The Dutch speaking Caribbean island Curaçao will host the 46th edition of the CARIFTA Games, scheduled for April 15, 16 and 17, 2017.
The island was chosen ahead of the Cayman Islands, who had expressed an interest but failed to submit a letter of support from its government.
The games have never been held before in Curaçao or any of the other Dutch Caribbean territories, a series of islands administered by The Netherlands.

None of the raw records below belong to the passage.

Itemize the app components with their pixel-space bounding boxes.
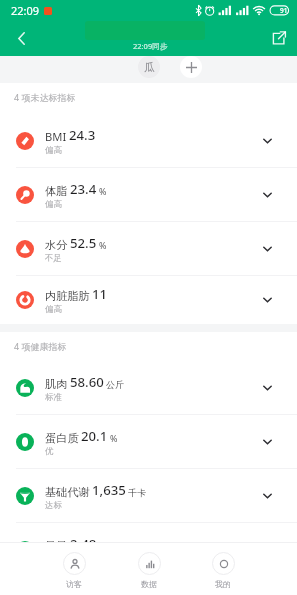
- staticText: 体脂: [45, 184, 68, 198]
- button[interactable]: 水分: [0, 222, 297, 276]
- staticText: BMI: [45, 129, 67, 144]
- staticText: %: [99, 185, 107, 197]
- staticText: 11: [92, 285, 108, 303]
- staticText: 52.5: [70, 234, 97, 252]
- staticText: 24.3: [69, 126, 96, 144]
- button[interactable]: BMI: [0, 114, 297, 168]
- staticText: 标准: [45, 392, 62, 403]
- staticText: 蛋白质: [45, 431, 79, 445]
- staticText: 肌肉: [45, 377, 68, 391]
- staticText: %: [99, 239, 107, 251]
- staticText: 达标: [45, 500, 62, 511]
- staticText: 4 项健康指标: [14, 340, 67, 352]
- staticText: 22:09: [11, 3, 40, 18]
- button[interactable]: 访客: [46, 543, 102, 589]
- staticText: 数据: [141, 579, 157, 589]
- staticText: 公斤: [99, 541, 117, 552]
- staticText: 58.60: [70, 373, 104, 391]
- staticText: 91: [280, 6, 288, 15]
- staticText: 2.48: [70, 535, 97, 553]
- staticText: 瓜: [144, 60, 155, 74]
- button[interactable]: Share: [259, 21, 297, 56]
- button[interactable]: 瓜: [138, 56, 160, 78]
- staticText: 不足: [45, 253, 62, 264]
- button[interactable]: Add: [180, 56, 202, 78]
- staticText: 4 项未达标指标: [14, 91, 76, 103]
- staticText: 20.1: [81, 427, 108, 445]
- staticText: 1,635: [92, 481, 126, 499]
- button[interactable]: 骨量: [0, 523, 297, 576]
- staticText: 内脏脂肪: [45, 289, 90, 303]
- button[interactable]: 我的: [195, 543, 251, 589]
- staticText: 访客: [66, 579, 82, 589]
- staticText: 基础代谢: [45, 485, 90, 499]
- button[interactable]: 基础代谢: [0, 469, 297, 523]
- staticText: 优: [45, 446, 54, 457]
- staticText: %: [110, 432, 118, 444]
- button[interactable]: 体脂: [0, 168, 297, 222]
- staticText: 偏高: [45, 145, 62, 156]
- staticText: 23.4: [70, 180, 97, 198]
- button[interactable]: 蛋白质: [0, 415, 297, 469]
- staticText: 22:09同步: [133, 41, 168, 51]
- staticText: 偏高: [45, 304, 62, 315]
- staticText: 公斤: [106, 379, 124, 390]
- button[interactable]: 数据: [121, 543, 177, 589]
- staticText: 偏高: [45, 199, 62, 210]
- button[interactable]: 肌肉: [0, 361, 297, 415]
- button[interactable]: 内脏脂肪: [0, 276, 297, 324]
- staticText: 我的: [215, 579, 231, 589]
- staticText: 水分: [45, 238, 68, 252]
- staticText: 千卡: [128, 487, 146, 498]
- button[interactable]: Back: [0, 21, 42, 56]
- staticText: 骨量: [45, 539, 68, 553]
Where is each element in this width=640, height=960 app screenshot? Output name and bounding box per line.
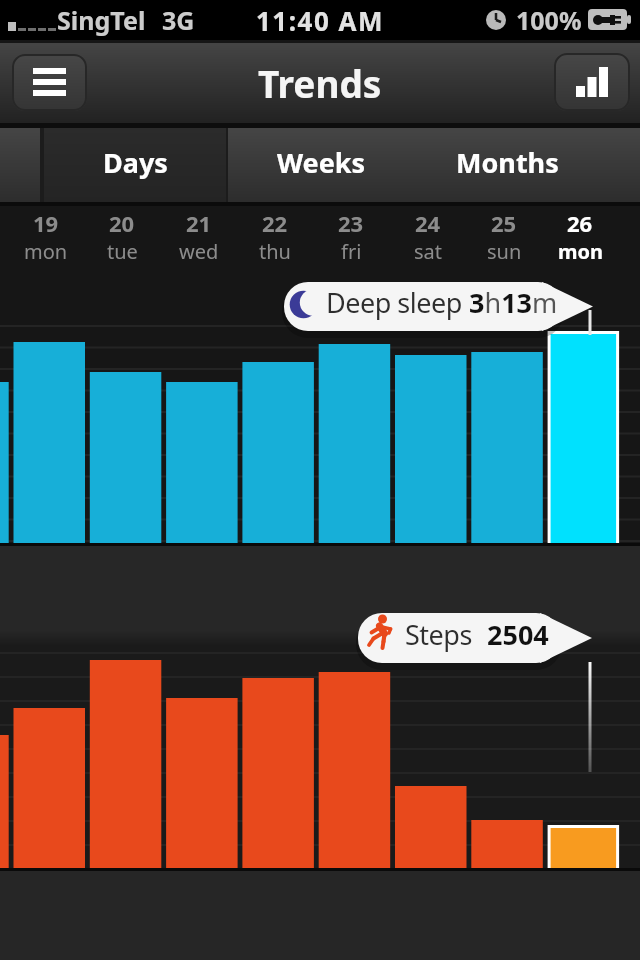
button[interactable]	[12, 54, 87, 111]
staticText: sat	[414, 238, 443, 265]
staticText: 100%	[516, 3, 582, 37]
staticText: Deep sleep	[326, 284, 462, 321]
button[interactable]: 26	[544, 208, 616, 276]
staticText: 26	[567, 208, 593, 238]
staticText: Weeks	[277, 144, 366, 181]
button[interactable]: 25	[468, 208, 540, 276]
button[interactable]: 22	[239, 208, 311, 276]
button[interactable]: Months	[414, 128, 600, 202]
button[interactable]: Weeks	[228, 128, 414, 202]
staticText: 3h13m	[469, 284, 558, 321]
staticText: mon	[558, 238, 603, 265]
staticText: thu	[259, 238, 291, 265]
staticText: Steps	[405, 616, 472, 653]
staticText: 11:40 AM	[256, 3, 385, 38]
button[interactable]: 20	[86, 208, 158, 276]
button[interactable]: 23	[315, 208, 387, 276]
staticText: sun	[487, 238, 522, 265]
staticText: tue	[107, 238, 138, 265]
staticText: 25	[491, 208, 517, 238]
staticText: Trends	[258, 58, 382, 108]
staticText: 22	[262, 208, 288, 238]
staticText: mon	[24, 238, 68, 265]
button[interactable]: 21	[163, 208, 235, 276]
button[interactable]: 19	[10, 208, 82, 276]
button[interactable]	[554, 53, 630, 111]
staticText: 24	[415, 208, 441, 238]
staticText: fri	[341, 238, 362, 265]
staticText: wed	[179, 238, 219, 265]
staticText: 19	[33, 208, 59, 238]
button[interactable]: 24	[392, 208, 464, 276]
staticText: 3G	[162, 3, 195, 37]
staticText: Months	[456, 144, 559, 181]
button[interactable]: Days	[44, 128, 226, 202]
staticText: 21	[186, 208, 212, 238]
staticText: 2504	[487, 616, 549, 653]
staticText: 23	[338, 208, 364, 238]
staticText: SingTel	[57, 3, 146, 37]
staticText: Days	[103, 144, 168, 181]
staticText: 20	[109, 208, 135, 238]
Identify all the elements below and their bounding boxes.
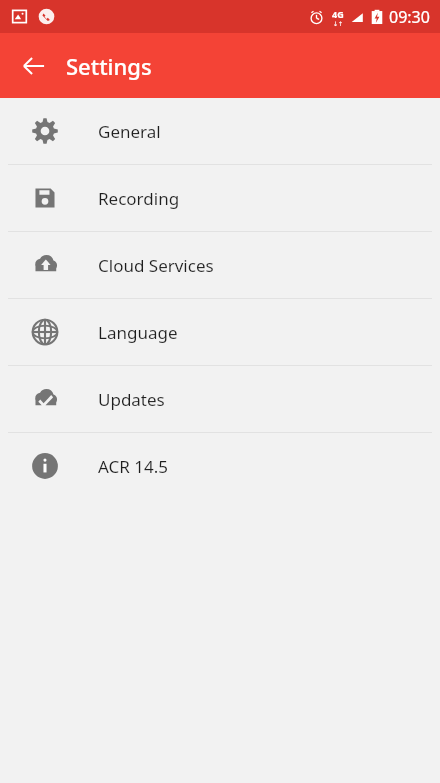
staticText: Updates bbox=[98, 388, 165, 411]
staticText: 09:30 bbox=[389, 6, 430, 28]
button[interactable]: General bbox=[0, 98, 440, 164]
staticText: ACR 14.5 bbox=[98, 455, 168, 478]
button[interactable]: Cloud Services bbox=[0, 232, 440, 298]
button[interactable]: Updates bbox=[0, 366, 440, 432]
staticText: Language bbox=[98, 321, 178, 344]
staticText: General bbox=[98, 120, 161, 143]
staticText: 4G bbox=[332, 8, 344, 20]
staticText: Recording bbox=[98, 187, 180, 210]
button[interactable]: Recording bbox=[0, 165, 440, 231]
staticText: Settings bbox=[66, 51, 152, 81]
button[interactable]: Language bbox=[0, 299, 440, 365]
staticText: Cloud Services bbox=[98, 254, 214, 277]
staticText: ↓↑ bbox=[333, 20, 344, 27]
button[interactable]: Back bbox=[12, 44, 56, 88]
button[interactable]: ACR 14.5 bbox=[0, 433, 440, 499]
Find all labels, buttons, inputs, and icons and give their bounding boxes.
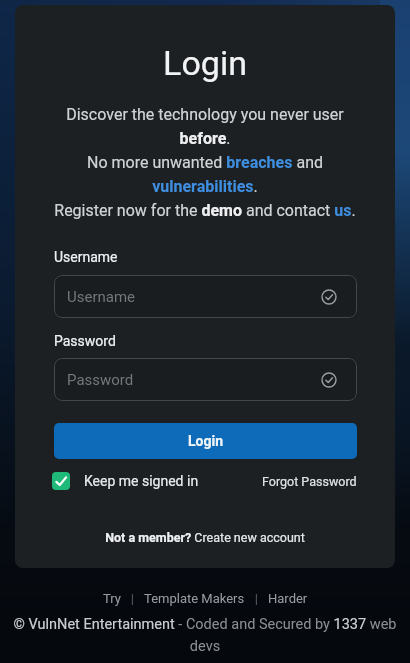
- button[interactable]: Template Makers: [144, 591, 245, 606]
- button[interactable]: Login: [54, 423, 357, 459]
- staticText: Discover the technology you never user b…: [0, 105, 410, 220]
- staticText: Login: [188, 433, 224, 449]
- staticText: Keep me signed in: [84, 473, 199, 489]
- button[interactable]: Try: [103, 591, 121, 606]
- staticText: Password: [67, 371, 134, 389]
- staticText: |: [121, 591, 144, 606]
- staticText: devs: [0, 638, 410, 655]
- button[interactable]: Forgot Password: [262, 474, 357, 489]
- staticText: © VulnNet Entertainment - Coded and Secu…: [0, 616, 410, 633]
- button[interactable]: Not a member? Create new account: [105, 530, 305, 545]
- button[interactable]: Keep me signed in: [52, 472, 199, 490]
- staticText: |: [245, 591, 268, 606]
- staticText: Username: [54, 249, 118, 265]
- button[interactable]: Harder: [268, 591, 308, 606]
- staticText: Username: [67, 288, 136, 306]
- staticText: Login: [0, 43, 410, 83]
- staticText: Password: [54, 333, 116, 349]
- button[interactable]: Username: [54, 275, 357, 318]
- button[interactable]: Password: [54, 358, 357, 401]
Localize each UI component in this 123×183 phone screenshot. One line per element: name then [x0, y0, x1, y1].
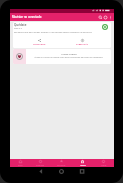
- button[interactable]: Search: [98, 15, 103, 20]
- button[interactable]: WhatsApp: [101, 23, 108, 30]
- staticText: Ayuda: [101, 164, 107, 166]
- button[interactable]: COMPARTIR: [32, 39, 47, 46]
- staticText: Nueva cuenta: [61, 52, 77, 55]
- staticText: COMPARTIR: [33, 43, 46, 46]
- button[interactable]: More options: [108, 15, 113, 20]
- button[interactable]: Inicio: [10, 159, 30, 167]
- staticText: Movistar no conectado: [12, 15, 42, 19]
- button[interactable]: Ayuda: [93, 159, 114, 167]
- staticText: SABER MÁS: [76, 43, 88, 46]
- button[interactable]: Tienda: [72, 159, 93, 167]
- staticText: Mi cuenta: [57, 164, 66, 166]
- button[interactable]: Quédate: [13, 22, 111, 48]
- staticText: Quédate: [14, 23, 27, 27]
- button[interactable]: Nueva cuenta: [13, 49, 111, 64]
- staticText: hace 2 h: [14, 27, 22, 30]
- staticText: Añade tu cuenta de Twitter para estar in…: [34, 56, 103, 59]
- button[interactable]: Notifications: [103, 15, 108, 20]
- staticText: Tienda: [80, 164, 86, 166]
- staticText: Inicio: [18, 164, 23, 166]
- button[interactable]: SABER MÁS: [75, 39, 89, 46]
- staticText: Consumo: [36, 164, 45, 166]
- button[interactable]: Consumo: [30, 159, 51, 167]
- staticText: Recuerda que para poder acceder a las ti…: [14, 31, 92, 34]
- button[interactable]: Mi cuenta: [51, 159, 72, 167]
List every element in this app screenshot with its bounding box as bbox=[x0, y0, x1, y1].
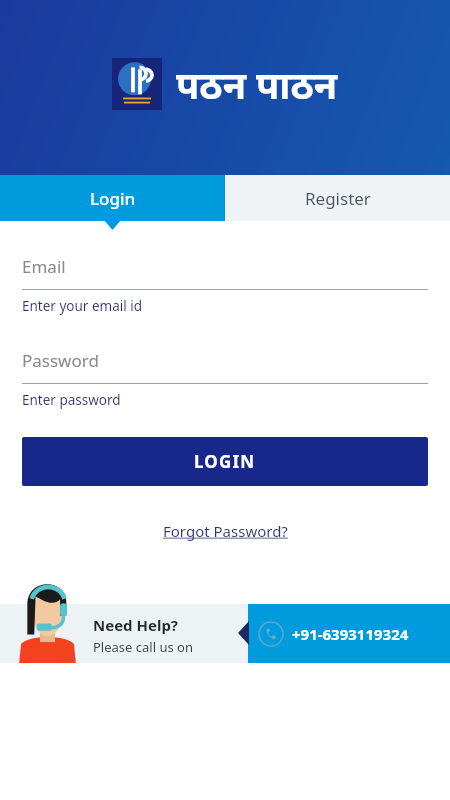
staticText: +91-6393119324 bbox=[292, 624, 409, 644]
other: Call support bbox=[258, 621, 284, 647]
staticText: Register bbox=[305, 187, 371, 210]
button[interactable]: Password bbox=[22, 349, 428, 409]
button[interactable]: Forgot Password? bbox=[159, 517, 292, 545]
staticText: पठन पाठन bbox=[176, 58, 338, 110]
staticText: Email bbox=[22, 255, 66, 278]
button[interactable]: Email bbox=[22, 255, 428, 315]
staticText: Enter password bbox=[22, 391, 121, 409]
staticText: Password bbox=[22, 349, 99, 372]
staticText: Please call us on bbox=[93, 638, 193, 656]
button[interactable]: Register bbox=[225, 175, 450, 221]
staticText: Login bbox=[90, 187, 136, 210]
staticText: LOGIN bbox=[194, 450, 256, 473]
staticText: Need Help? bbox=[93, 615, 179, 635]
staticText: Enter your email id bbox=[22, 297, 142, 315]
button[interactable]: LOGIN bbox=[22, 437, 428, 486]
button[interactable]: Call support bbox=[248, 604, 450, 663]
staticText: Forgot Password? bbox=[163, 521, 288, 541]
button[interactable]: Login bbox=[0, 175, 225, 221]
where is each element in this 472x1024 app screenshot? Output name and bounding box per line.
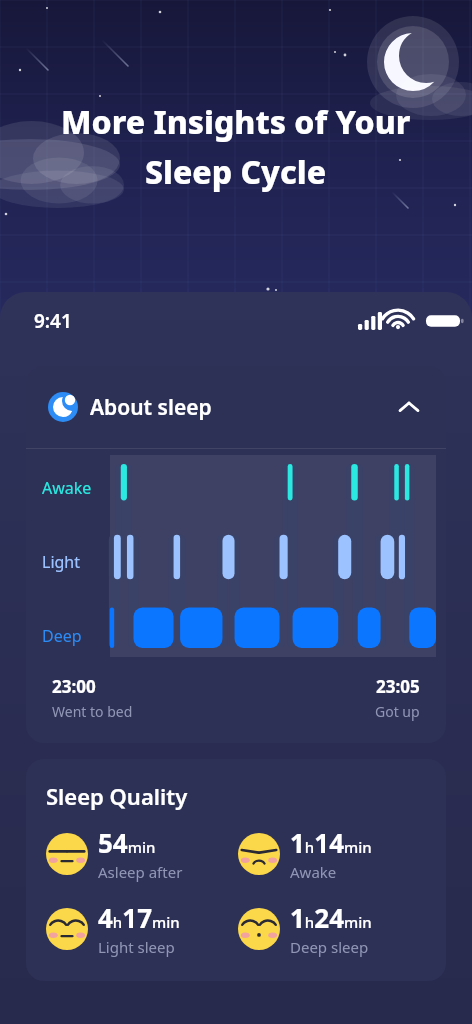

During the fixture which traditionally has two age categories: under-18 and under-20 for both boys and girls, there will be as many as 150 different individual events. Guyana is expected to field a formidable team after identifying 37 athletes for a National Elite Camp. Sir Austin Sealy, then President of the Amateur Athletic Association of Barbados, inaugurated the Games for junior athletes in 1972 to mark the transition from the Caribbean Free Trade Association to the Caribbean Community (CARICOM).
CARIFTA was meant to enhance relations between the English-speaking countries of the Caribbean after the dissolution of the West Indies Federation, but the CARIFTA Games took that idea a step further, including the French and Dutch Antilles.
The games have produced world record holders, Usain Bolt, Darrel Brown, world and Olympic champions such as Veronica Campbell-Brown of Jamaica, Kim Collins of St Kitts-Nevis and Pauline Davis-Thompson of the Bahamas, Alleyne Francique of Grenada and Obadele Thompson of Barbados.